In playing the new “God of War” (2018), I am reminded of the importance of a strong introduction into a game. They say that you never get a second chance to make a first impression, and that stands true in games as well. Earlier this year, I wrote a column about tutorials, but tutorials are just one aspect of a video game’s introduction. Whereas tutorials teach you the controls and mechanics of a game, the intro, as its name suggests, introduces you to the story and tone of a game. And in terms of introducing the player to the story and theme of a game, “The Last of Us” (2013) stands out as one of the best.
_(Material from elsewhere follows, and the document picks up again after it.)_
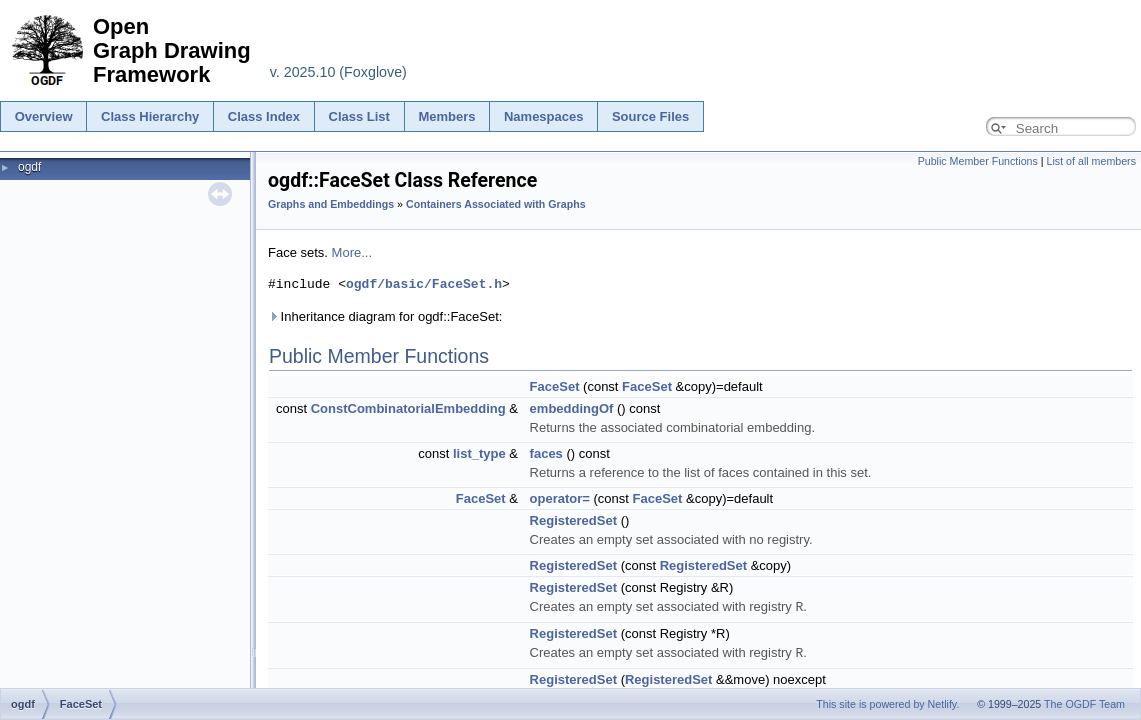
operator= (560, 498)
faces (546, 453)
Immediately, the intro to “The Last of Us” establishes the game’s world. At first, it is no different than the real world. Single fathers return home late, birthdays are celebrated and kids stay up late. While this may seem like a far cry from the hopelessness of the rest of the game, it serves to highlight the desolation and decay later on. Alongside this, the introduction begins to shape the characters and their motivations for the remainder of the game. A warning for all those who have not played “The Last of Us” yet: There are some light spoilers for the intro of the game coming up. But ultimately, it is the tragedy at the end of the introduction that makes the intro of “The Last of Us” so memorable. It is emotional, brutal and sets a bleak stage for the rest of the game.
On the other hand, the introduction of “DOOM” (2016) similarly introduces the player to the game’s themes, but in a very different manner. Instead of providing story exposition and character building, “DOOM” immediately gets into the action. You brutally kill a few demons before destroying a screen providing the only source of story. The message is immediately clear: “DOOM” is not a game that will hit you over the head with its story. Instead, the gameplay is front and center, a theme that continues through the rest of the introduction and the rest of the game.
Although it is older than the rest of the games in this article, the introduction of “Half Life 2” (2004) remains iconic. G-Man’s monologue establishes an eeriness that permeates through the rest of the game. The train where you begin the game is run-down and barren, hinting at the game’s tone. Dr. Breen’s speech echoes through the halls of the train station filled with military police. “Half Life 2’s” world is ruled by a brutally oppressive totalitarian regime, and the introduction makes it abundantly clear. While the whole of “Half Life 2” is incredible, its introduction does an admirable job of setting the scene and tone of one of the greatest games ever made. In fact, I recommend “Half Life 2” to anyone who doesn’t mind a cliffhanger that will never be resolved. It’s a game with a strong intro but will likely never get a conclusion.